The Black Plague (Aka. The Black Death, The Bubonic Plague, or the Terrible Plague) ravaged Europe and Asia for a brief period of time in the 1300s.

In just four years, the Black Plague claimed 200 million lives and roughly 60% of the population of Europe before the illness began to fizzle out. 

At the time, nobody had any knowledge of contagion or how viruses spread. But, over the brief period of time that the plague was most active, doctors and "scientists" were able to pin down where the plague was coming from, and how to prevent the spread from person to person. 

 

For example, Italy chose to seal off their borders to traveling sailors for 30 days before they were allowed in the country. Because of this, Italy had the lowest mortality rate from the plague in the entirety of Europe. ]

Italian officials also invented quarantining, although it was a lot different than it is now. 

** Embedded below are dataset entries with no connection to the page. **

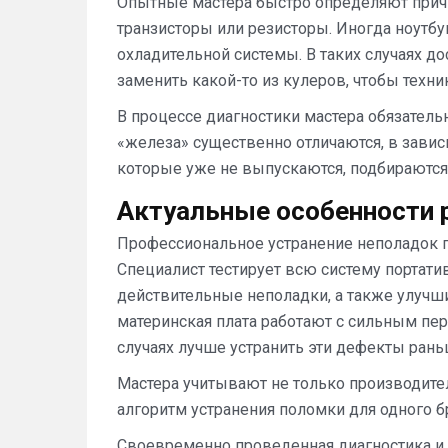
Опытные мастера быстро определяют причи
транзисторы или резисторы. Иногда ноутбу
охладительной системы. В таких случаях до
заменить какой-то из кулеров, чтобы техни
В процессе диагностики мастера обязатель
«железа» существенно отличаются, в завис
которые уже не выпускаются, подбираютс
Актуальные особенности 
Профессиональное устранение неполадок п
Специалист тестирует всю систему портати
действительные неполадки, а также улучшит
материнская плата работают с сильным пер
случаях лучше устранить эти дефекты рань
Мастера учитывают не только производител
алгоритм устранения поломки для одного бр
Своевременно проведенная диагностика и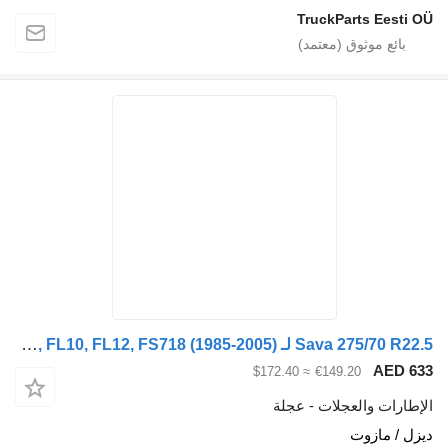
TruckParts 
Sava 275/70 R22.5 لـ Volvo FL, FL6, FL7, FL10, FL12, FS718 (1985-2005)
≈ $172.40
€149.20
والعجلات - عجلة
ازوت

If there was a person in a household that was sick, Italian officials would seal the house's windows with wood until the occupants could either prove that they were not sick any longer, or they perished. 

The rest of Europe wasn't so smart about it, but still, 40% of the population of Europe survived due to people discovering how the plague was spread. Occupants who had some sense about them wore covers over their faces to prevent the spread of moisture droplets from themselves to other people. 

This single action, along with self quarantining and social distancing (yes, these concepts existed 700 years ago) saved the remaining population of Europe from devastation. 

However, those who didn't abide by these rules typically died. 

Which side of history do you think you would have stood on?